[[ DATA SECTION open ]]

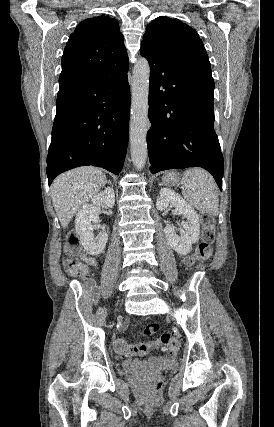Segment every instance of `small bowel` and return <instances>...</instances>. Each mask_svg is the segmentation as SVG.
Returning a JSON list of instances; mask_svg holds the SVG:
<instances>
[{
	"instance_id": "small-bowel-1",
	"label": "small bowel",
	"mask_w": 274,
	"mask_h": 427,
	"mask_svg": "<svg viewBox=\"0 0 274 427\" xmlns=\"http://www.w3.org/2000/svg\"><path fill=\"white\" fill-rule=\"evenodd\" d=\"M81 259L83 260V263L79 264V272L81 275L88 276L89 267H92L94 269L99 268L97 260L94 257L88 255L87 253H82Z\"/></svg>"
}]
</instances>
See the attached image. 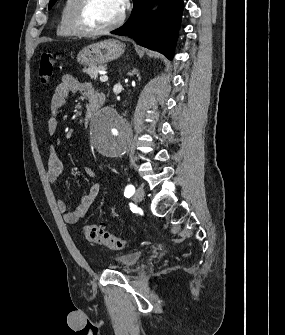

[[ DATA SECTION closed ]]

■ **TASK TO CARRY OUT**
Could you transcribe every entry above exactly, leaving out the images?

■ **EXERCISE OUTPUT**
Segment every instance of `small bowel` and return <instances>...</instances>. Each mask_svg is the segmentation as SVG.
Returning a JSON list of instances; mask_svg holds the SVG:
<instances>
[{
	"instance_id": "small-bowel-1",
	"label": "small bowel",
	"mask_w": 274,
	"mask_h": 427,
	"mask_svg": "<svg viewBox=\"0 0 274 427\" xmlns=\"http://www.w3.org/2000/svg\"><path fill=\"white\" fill-rule=\"evenodd\" d=\"M81 259L83 260V263L79 264V272L81 275L88 276L89 267H92L94 269L99 268L97 260L94 257L88 255L87 253H82Z\"/></svg>"
}]
</instances>
See the attached image. 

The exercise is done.